Situé au bord de la « Rue du gouverneur » à Faladié-Séma, le terrain des sports a été clôturé à la veille de l’élection présidentielle de 2007 à l’initiative de l’actuel Premier ministre, Modibo Sidibé, un résident.

A la surprise des populations, l’espace, qui sépare le terrain et la chaussée et qui fait 35 m de large et 150 m de longueur et destiné à être érigé en parking, a été vendu aux particuliers. Cette spéculation foncière a suscité la colère des habitants. Par deux fois, les jeunes ont démoli les fondations du bâtiment, dont les travaux ont finalement repris sous bonne garde des éléments de la police du 10e arrondissement.

Fatogoma Coulibaly, l’entraîneur de l’équipe de football de 2e division qui occupait le terrain, explique que les bornes du terrain étaient situées juste au niveau des caniveaux qui sont à un peu plus d’un mètre de la chaussée.

« Lors de la clôture, l’ingénieur avait pris tout cet espace, mais après on a vu qu’il a réduit le périmètre du terrain en cassant une bonne partie, 35 m de long et 150 m de large. Quand on lui a demandé les raisons de cette casse, il a affirmé qu’il avait oublié de prévoir un espace pour le parking.

Ce qu’il a jugé nécessaire à l’occasion des grandes manifestations que le terrain est susceptible d’abriter », révèle M. Traoré, qui ajoute qu’il avait été informé la veille par les habitants à proximité du terrain et qui auraient vu nuitamment des gens à bord de deux véhicules mesurer et tracer l’espace du parking cédé aux particuliers.

Face à la gravité des faits, un comité de crise constitué de notabilités et des jeunes a été mis en place.
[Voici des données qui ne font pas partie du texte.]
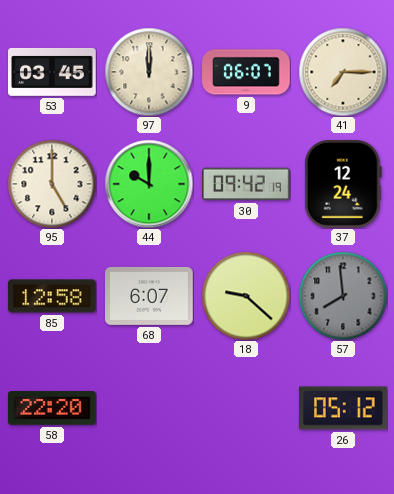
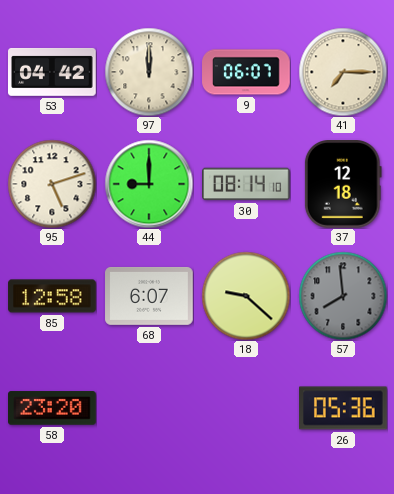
53: 03:45 -> 04:42
95: 5:00 -> 5:12
44: 10:00 -> 9:00
30: 09:42 -> 08:14
37: 12:24 -> 12:18
58: 22:20 -> 23:20
26: 05:12 -> 05:36
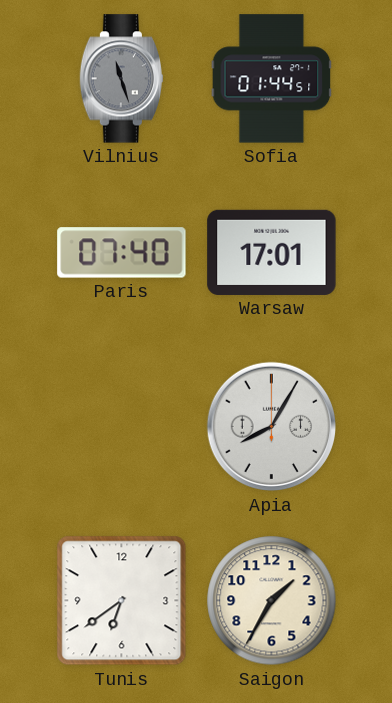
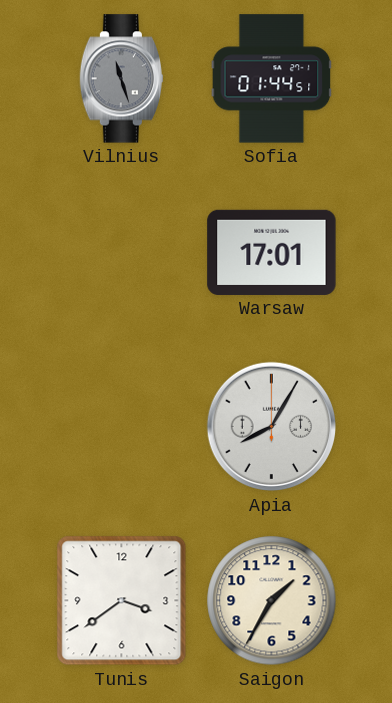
Paris: 07:40 -> none
Tunis: 6:39 -> 3:39
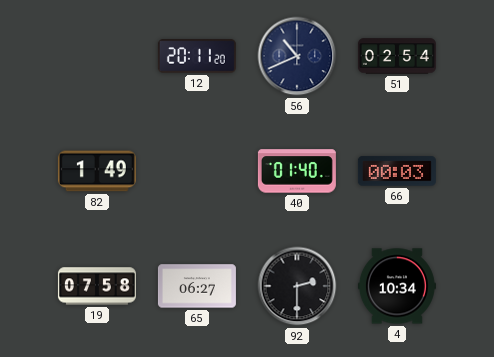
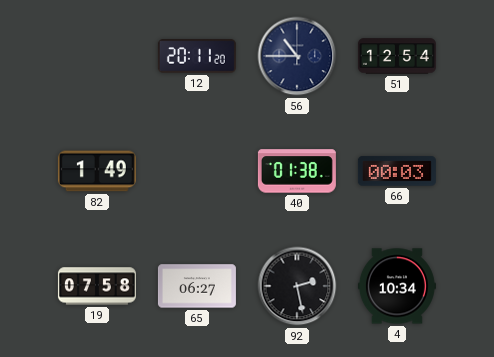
56: 10:41 -> 10:45
51: 02:54 -> 12:54
40: 01:40 -> 01:38
92: 2:30 -> 2:28
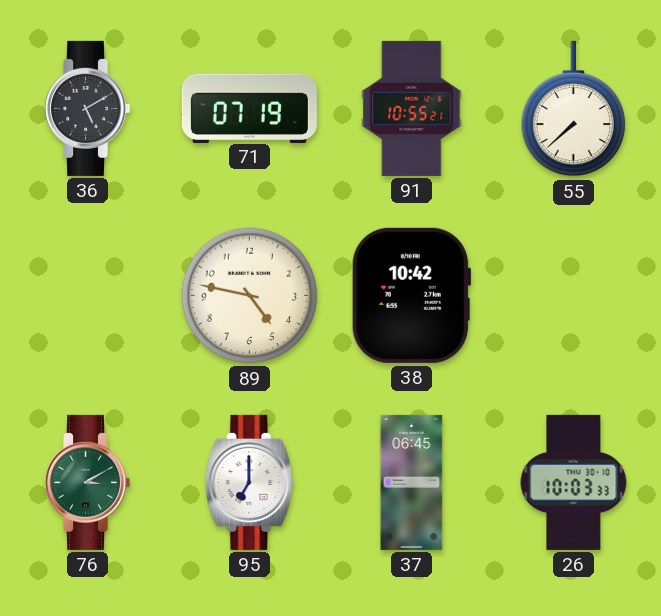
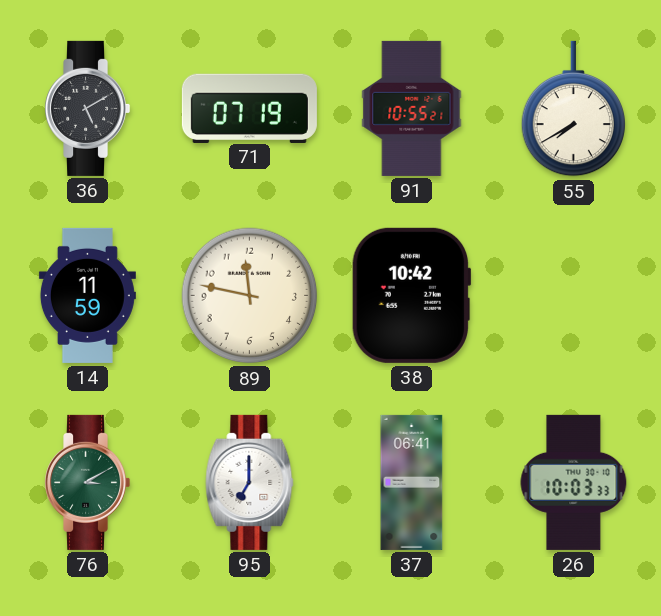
55: 7:38 -> 7:40
14: none -> 11:59
89: 4:47 -> 11:47
37: 06:45 -> 06:41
Membre de ce comité, Seydou Doumbia, un des premiers habitants de la localité confirme avoir en compagnie des jeunes approchées certaines personnalités et responsables du pays qui résident dans le quartier dont le ministre de l’Administration territoriale et des Collectivités locales, le général Kafougouna Koné. Selon M. Doumbia, ce dernier avait promis de tirer l’affaire au clair.


Géomètres de nuit

En attendant, le comité exige le déguerpissement des policiers et l’arrêt immédiat des travaux, des doléances qu’il voulait faire au cours d’une rencontre qui n’a finalement pas eu lieu avec le gouverneur du district.

Mais d’ores et déjà, les jeunes ont profité, il y a quelques jours d’une visite sur leur terrain du ministre de la Jeunesse et des Sports, Hamane Niang, pour faire part de leur préoccupation. « Le ministre a dit qu’on ne peut pas résoudre ces genres de problèmes à la légère.

Il a suggéré de lui adresser un projet qu’il va étudier », raconte un des jeunes du quartier qui ajoute que la maire de la Commune VI est, quant à elle, intransigeant sur la question. « Moi je n’habite pas ici, mais la zone est une zone commerciale. Ce n’est pas un terrain de football », aurait-il dit.

Pour le moment la tension est vive au alentour du terrain. Les informations dans le quartier indiquent que les policiers qui veillent 20 heures/24 sur les travaux de construction de l’immeuble contesté sont rémunérés par le propriétaire à 3000 F CFA le jour et à 4000 F CFA la nuit.

Ce qui témoigne de la détermination du propriétaire à tout mettre en œuvre pour la réalisation de son immeuble qui pourrait, dans un futur proche, constituer une entrave aux nombreuses manifestations devant avoir lieu sur le terrain qui sert actuellement de cadre épanouissement pour des jeunes de Faladié-Séma, Faladié-Solola, Faladié-Sokoro et Niamakoro.

Au Mali, les spéculations autour du foncier n’épargnent aucun espace. L’on rapporte d’ailleurs que les citoyens qui ont la calvitie doivent prendre des précautions pour ne pas voir la spéculation sur leurs têtes dégarnies.